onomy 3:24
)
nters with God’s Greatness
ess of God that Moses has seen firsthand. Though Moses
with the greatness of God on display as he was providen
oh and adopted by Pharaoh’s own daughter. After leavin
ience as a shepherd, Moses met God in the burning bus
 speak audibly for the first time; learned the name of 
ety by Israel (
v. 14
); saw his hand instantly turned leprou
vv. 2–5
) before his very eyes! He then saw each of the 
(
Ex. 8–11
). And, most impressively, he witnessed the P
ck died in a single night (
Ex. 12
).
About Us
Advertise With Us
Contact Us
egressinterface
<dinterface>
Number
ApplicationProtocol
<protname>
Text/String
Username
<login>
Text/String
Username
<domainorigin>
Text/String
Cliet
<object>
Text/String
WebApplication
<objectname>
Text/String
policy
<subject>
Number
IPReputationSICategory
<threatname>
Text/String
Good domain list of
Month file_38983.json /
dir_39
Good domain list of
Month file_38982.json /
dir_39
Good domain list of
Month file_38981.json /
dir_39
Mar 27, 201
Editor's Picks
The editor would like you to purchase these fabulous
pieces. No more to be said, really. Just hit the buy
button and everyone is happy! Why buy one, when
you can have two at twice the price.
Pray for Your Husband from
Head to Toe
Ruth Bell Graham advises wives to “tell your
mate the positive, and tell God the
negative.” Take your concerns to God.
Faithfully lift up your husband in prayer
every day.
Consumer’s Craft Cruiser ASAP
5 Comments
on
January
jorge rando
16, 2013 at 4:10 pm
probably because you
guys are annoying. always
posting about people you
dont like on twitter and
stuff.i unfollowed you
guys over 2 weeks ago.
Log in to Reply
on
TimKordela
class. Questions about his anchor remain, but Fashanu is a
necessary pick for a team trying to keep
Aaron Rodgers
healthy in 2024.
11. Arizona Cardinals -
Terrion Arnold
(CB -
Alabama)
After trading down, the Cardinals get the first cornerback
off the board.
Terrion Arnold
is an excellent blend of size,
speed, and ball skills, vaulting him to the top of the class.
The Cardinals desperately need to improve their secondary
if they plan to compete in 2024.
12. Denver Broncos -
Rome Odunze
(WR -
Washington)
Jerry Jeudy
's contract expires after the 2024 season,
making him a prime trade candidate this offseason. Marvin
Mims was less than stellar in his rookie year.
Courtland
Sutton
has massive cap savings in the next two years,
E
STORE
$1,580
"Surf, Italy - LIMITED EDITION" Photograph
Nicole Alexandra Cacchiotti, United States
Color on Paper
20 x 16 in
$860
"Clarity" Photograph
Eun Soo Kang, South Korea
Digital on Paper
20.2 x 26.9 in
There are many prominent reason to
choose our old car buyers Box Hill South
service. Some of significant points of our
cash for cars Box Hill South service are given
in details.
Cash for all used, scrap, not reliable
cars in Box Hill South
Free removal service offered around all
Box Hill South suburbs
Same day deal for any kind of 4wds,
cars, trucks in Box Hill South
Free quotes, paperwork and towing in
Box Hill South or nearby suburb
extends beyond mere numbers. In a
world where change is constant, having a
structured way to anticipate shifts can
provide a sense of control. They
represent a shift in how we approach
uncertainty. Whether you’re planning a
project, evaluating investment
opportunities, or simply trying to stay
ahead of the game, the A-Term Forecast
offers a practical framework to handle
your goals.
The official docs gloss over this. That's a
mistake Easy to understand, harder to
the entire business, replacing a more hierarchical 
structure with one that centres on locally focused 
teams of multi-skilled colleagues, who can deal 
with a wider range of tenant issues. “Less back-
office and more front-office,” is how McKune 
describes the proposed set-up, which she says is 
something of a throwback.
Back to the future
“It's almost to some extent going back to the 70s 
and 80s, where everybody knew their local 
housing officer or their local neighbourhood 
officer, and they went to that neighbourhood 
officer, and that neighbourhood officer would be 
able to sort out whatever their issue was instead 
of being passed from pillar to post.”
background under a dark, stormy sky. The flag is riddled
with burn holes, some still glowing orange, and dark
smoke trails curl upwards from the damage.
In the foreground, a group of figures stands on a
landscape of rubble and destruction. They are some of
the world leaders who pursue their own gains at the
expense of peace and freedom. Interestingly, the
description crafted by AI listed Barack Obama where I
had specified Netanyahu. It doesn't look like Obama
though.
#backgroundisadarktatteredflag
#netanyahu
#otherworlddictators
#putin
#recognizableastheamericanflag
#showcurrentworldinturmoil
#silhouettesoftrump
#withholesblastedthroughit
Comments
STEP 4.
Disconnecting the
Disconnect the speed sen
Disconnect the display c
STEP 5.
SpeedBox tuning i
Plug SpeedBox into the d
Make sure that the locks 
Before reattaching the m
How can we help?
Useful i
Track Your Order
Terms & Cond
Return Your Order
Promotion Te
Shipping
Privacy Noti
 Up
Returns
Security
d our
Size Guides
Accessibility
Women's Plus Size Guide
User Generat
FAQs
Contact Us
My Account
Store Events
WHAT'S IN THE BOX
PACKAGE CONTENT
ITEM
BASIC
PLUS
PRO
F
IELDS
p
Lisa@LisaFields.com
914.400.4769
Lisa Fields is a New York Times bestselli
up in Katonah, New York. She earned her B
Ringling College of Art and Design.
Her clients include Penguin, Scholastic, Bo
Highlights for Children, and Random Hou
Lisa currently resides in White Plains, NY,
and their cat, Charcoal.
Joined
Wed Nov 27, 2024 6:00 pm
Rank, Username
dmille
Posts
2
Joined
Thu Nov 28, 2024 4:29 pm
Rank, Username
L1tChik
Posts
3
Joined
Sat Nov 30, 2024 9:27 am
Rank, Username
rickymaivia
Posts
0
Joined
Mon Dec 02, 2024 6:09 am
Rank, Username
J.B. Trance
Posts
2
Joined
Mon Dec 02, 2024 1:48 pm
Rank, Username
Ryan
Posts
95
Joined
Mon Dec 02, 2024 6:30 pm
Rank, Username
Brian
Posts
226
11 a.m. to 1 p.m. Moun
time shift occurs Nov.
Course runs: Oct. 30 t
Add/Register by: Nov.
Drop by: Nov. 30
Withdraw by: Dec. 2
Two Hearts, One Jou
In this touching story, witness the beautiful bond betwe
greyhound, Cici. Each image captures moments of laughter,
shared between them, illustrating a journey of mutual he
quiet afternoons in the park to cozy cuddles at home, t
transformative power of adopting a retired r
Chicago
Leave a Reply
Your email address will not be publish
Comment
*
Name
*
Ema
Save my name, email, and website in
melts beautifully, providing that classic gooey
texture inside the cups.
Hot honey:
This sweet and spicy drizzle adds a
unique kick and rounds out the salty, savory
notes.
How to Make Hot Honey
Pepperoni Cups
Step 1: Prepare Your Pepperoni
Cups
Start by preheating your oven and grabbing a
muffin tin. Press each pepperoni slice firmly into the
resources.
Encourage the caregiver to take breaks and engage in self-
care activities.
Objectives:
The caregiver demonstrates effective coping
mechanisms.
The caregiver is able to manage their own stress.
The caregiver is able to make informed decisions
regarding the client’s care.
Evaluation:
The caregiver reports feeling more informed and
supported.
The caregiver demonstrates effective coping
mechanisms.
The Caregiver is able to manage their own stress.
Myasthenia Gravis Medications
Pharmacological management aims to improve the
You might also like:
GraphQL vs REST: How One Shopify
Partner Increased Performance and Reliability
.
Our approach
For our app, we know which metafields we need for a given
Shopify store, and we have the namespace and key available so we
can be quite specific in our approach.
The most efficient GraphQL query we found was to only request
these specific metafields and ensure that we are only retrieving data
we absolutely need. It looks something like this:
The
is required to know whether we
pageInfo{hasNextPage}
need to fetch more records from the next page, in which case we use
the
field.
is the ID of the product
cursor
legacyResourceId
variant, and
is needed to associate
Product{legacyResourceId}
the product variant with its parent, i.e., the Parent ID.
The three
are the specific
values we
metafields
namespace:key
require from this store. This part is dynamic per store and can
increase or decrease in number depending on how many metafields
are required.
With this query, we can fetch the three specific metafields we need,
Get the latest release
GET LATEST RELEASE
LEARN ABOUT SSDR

********

* **Task to complete**
Copy each line of the listing above that includes the word "GraphQL".

* **Task result**
GraphQL vs REST: How One Shopify
The most efficient GraphQL query we found was to only request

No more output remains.